Estuve en Brasil con el sector público, que es el sector más combativo contra
Lula, porque le bajó las pensiones 30%. Incluso los fiscalizadores pagaron mi
pasaje. Es el sector más privilegiado de la administración pública, pero
golpeado por Lula. Y Lula, con mucha demagogia, dice que tiene el coraje de
atacar las pensiones del sector público. Ningún otro gobierno anterior tenía el
coraje de atacarlos.
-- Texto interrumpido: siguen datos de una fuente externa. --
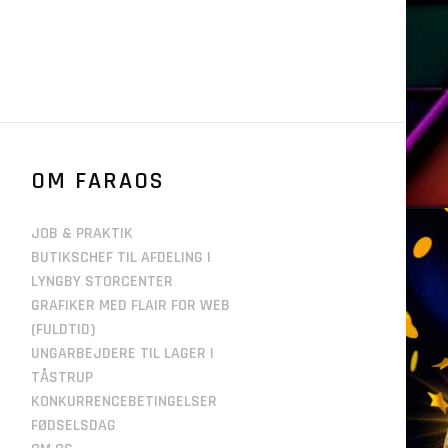
OM FARAOS
JOB & PRAKTIK
BUTIKSCHEF TIL AFDELING I
LYNGBY STORCENTER
GRAFIKER MED FLAIR FOR WEB
(FULDTID)
UNGARBEJDERE TIL LAGER I
TÅSTRUP
KONKURRENCEBETINGELSER
FØDSELSDAG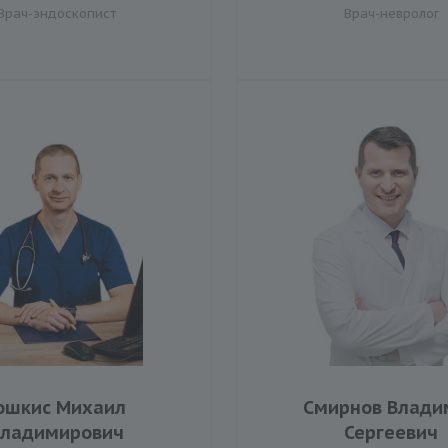
Врач-эндоскопист
Врач-невролог
ошкис Михаил
Смирнов Влади
Владимирович
Сергеевич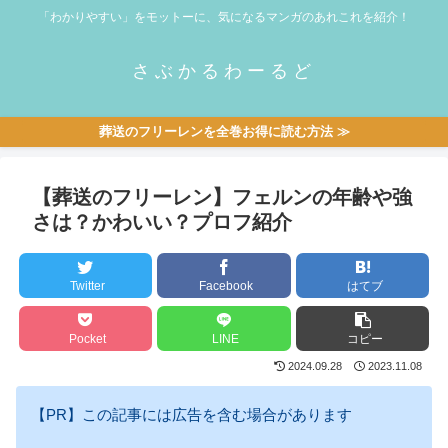
「わかりやすい」をモットーに、気になるマンガのあれこれを紹介！
さぶかるわーるど
葬送のフリーレンを全巻お得に読む方法 ≫
【葬送のフリーレン】フェルンの年齢や強
さは？かわいい？プロフ紹介
Twitter
Facebook
はてブ
Pocket
LINE
コピー
2024.09.28
2023.11.08
【PR】この記事には広告を含む場合があります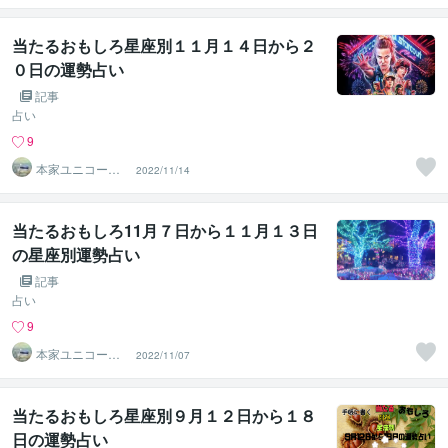
ありがとう
当たるおもしろ星座別１１月１４日から２
０日の運勢占い
記事
占い
9
本家ユニコーン
2022/11/14
の使者桜10周年
ありがとう
当たるおもしろ11月７日から１１月１３日
の星座別運勢占い
記事
占い
9
本家ユニコーン
2022/11/07
の使者桜10周年
ありがとう
当たるおもしろ星座別９月１２日から１８
日の運勢占い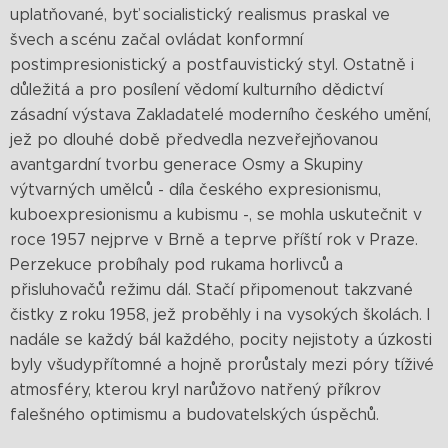
uplatňované, byť socialistický realismus praskal ve
švech a scénu začal ovládat konformní
postimpresionistický a postfauvistický styl. Ostatně i
důležitá a pro posílení vědomí kulturního dědictví
zásadní výstava Zakladatelé moderního českého umění,
jež po dlouhé době předvedla nezveřejňovanou
avantgardní tvorbu generace Osmy a Skupiny
výtvarných umělců - díla českého expresionismu,
kuboexpresionismu a kubismu -, se mohla uskutečnit v
roce 1957 nejprve v Brně a teprve příští rok v Praze.
Perzekuce probíhaly pod rukama horlivců a
přisluhovačů režimu dál. Stačí připomenout takzvané
čistky z roku 1958, jež proběhly i na vysokých školách. I
nadále se každý bál každého, pocity nejistoty a úzkosti
byly všudypřítomné a hojně prorůstaly mezi póry tíživé
atmosféry, kterou kryl narůžovo natřený příkrov
falešného optimismu a budovatelských úspěchů.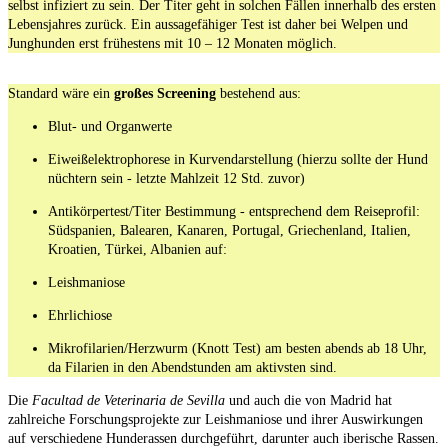
selbst infiziert zu sein. Der Titer geht in solchen Fällen innerhalb des ersten
Lebensjahres zurück. Ein aussagefähiger Test ist daher bei Welpen und
Junghunden erst frühestens mit 10 – 12 Monaten möglich.
Standard wäre ein
großes Screening
bestehend aus:​
Blut- und Organwerte
Eiweißelektrophorese in Kurvendarstellung (hierzu sollte der Hund
nüchtern sein - letzte Mahlzeit 12 Std. zuvor)
Antikörpertest/Titer Bestimmung - entsprechend dem Reiseprofil:
Südspanien, Balearen, Kanaren, Portugal, Griechenland, Italien,
Kroatien, Türkei, Albanien auf:
Leishmaniose
Ehrlichiose
Mikrofilarien/Herzwurm (Knott Test) am besten abends ab 18 Uhr,
da Filarien in den Abendstunden am aktivsten sind.
Die
Facultad de Veterinaria de Sevilla
und auch die von Madrid hat
zahlreiche Forschungsprojekte zur Leishmaniose und ihrer Auswirkungen
auf verschiedene Hunderassen durchgeführt, darunter auch iberische Rassen.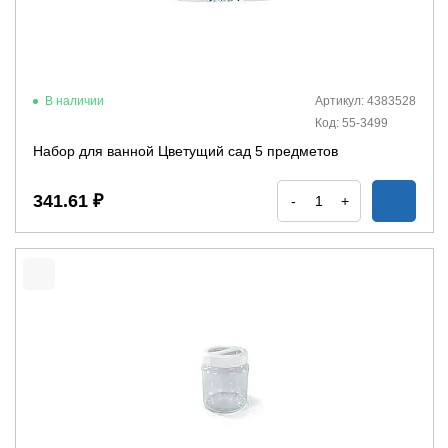
В наличии
Артикул: 4383528
Код: 55-3499
Набор для ванной Цветущий сад 5 предметов
341.61 ₽
-
+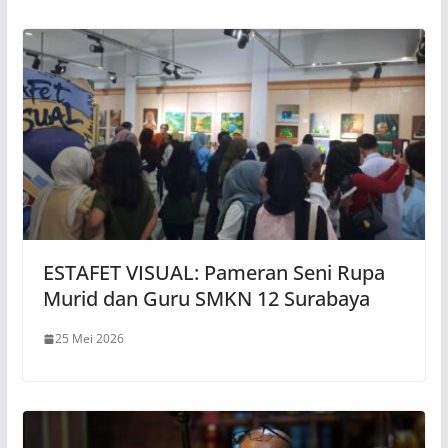
ESTAFET VISUAL: Pameran Seni Rupa
Murid dan Guru SMKN 12 Surabaya
25 Mei 2026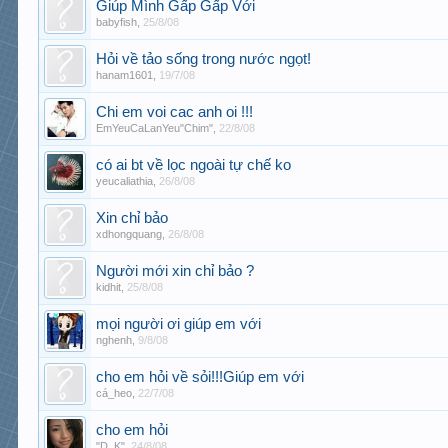
Giúp Mình Gấp Gấp Với
babyfish
,
25/8/08
Hỏi về tảo sống trong nước ngọt!
hanam1601
,
19/7/08
Chi em voi cac anh oi !!!
EmYeuCaLanYeu"Chim"
,
22/8/08
có ai bt về lọc ngoài tự chế ko
yeucaliathia
,
26/8/08
Xin chỉ bảo
xdhongquang
,
26/8/08
Người mới xin chỉ bảo ?
kidhit
,
25/8/08
mọi người ơi giúp em với
nghenh
,
9/8/08
cho em hỏi về sỏi!!!Giúp em với
cá_heo
,
22/7/08
cho em hỏi
"D_K"
,
24/8/08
Fíjate entonces, este sector, quemaron sus tarjetas en una
manifestación en Brasilia y estuve con ellos escuchando, discutiendo, eran
gente socialdemócrata, ellos eran la base de Lula y de repente están formando
una nueva confederación más clasista.
"Y
lo mismo en Argentina, es cierto que Kirchner coactó un sector. Pero hay muchas
huelgas de médicos y muchas huelgas del sector público, los desocupados están
exigiendo. Entonces la lucha continua no es insurreccional, pero siguen. Tengo
un programa de radio cada semana en Montevideo y allá, a pesar de que Tabaré
Vázquez está invitando a Bush, los sindicalistas, disidentes y otros sectores
populares están montando y presionando el sindicalismo oficial a participar en
una gran marcha en contra de Bush invitado por su propio gobierno.
"También
en Bolivia. Un pueblo con gran conciencia está en la espera. Defienden a Evo
todavía porque odian a los racistas blancos de Santa Cruz, que tratan no sólo
de explotarlos sino de humillarlos. Entonces defienden a Evo contra la derecha
pero también están presionando y criticando a Evo para arrancar el motor de
cambios. Entonces me invitan al Congreso de Sociólogos de Bolivia a abrir la
conferencia, que saben que mi posición es muy crítica de Evo Morales. A mí me
afecta la altura entonces envié mi ponencia para que alguien la leyera en la inauguración.
"Lo
mismo pasa en Ecuador. Lo que estoy diciendo es que la gente con quien tal vez
no están completamente de acuerdo en algunas cosas pero están abierto a
dialogar, los dirigentes indígenas Cholangas, otras personas en la industria
petrolera, sindicatos, me invitan, no son ciento por ciento comprometidos.
Correa para ellos es un instrumento para montar la lucha.
"A
pesar del retroceso desde el periodo anterior, ningún movimiento social de
éstos ha sufrido una derrota histórica, quiero decir una derrota que
desarticule su tejido. Ninguno. Ni Argentina, ni Brasil, ni en Bolivia, ni en
Ecuador. Están intactos y en el momento que empieza el retroceso profundo, ya
van a lanzarse otra vez. Yo confío más en los movimientos sin ser muy aséptico
con cualquier líder. A algunos los apoyo y critico, pero mantengo una visión de
que el proceso puede avanzar más con mayor energía.
"Yo
por ejemplo apoyo a Chávez en las medidas positivas pero falta mucho. Hay mucha
corrupción y él reconoce la corrupción en los partidos que lo apoyan. Por eso
quiere formar un nuevo partido…, quiere una nueva dinámica. En eso creo que es
correcto y apoyo toda la política exterior de Chávez en relación con Irak,
Irán, Puerto Rico, Haití. Pero él solo apoyó a Haití, sólo Chávez atacó la
invasión de Haití. Los demás supuestamente izquierdistas, pregúntale a esta
gente qué dicen. ¿Por qué están masacrando haitianos? ¿Por qué no dicen que el
mando está en manos de brasileños? ¿Que el oficial político de Naciones Unidas
Gabriel Valdez, es chileno de Bachelet? ¿Y por qué Bachelet está machacando los
mapuches en el sur de Chile, presos políticos?"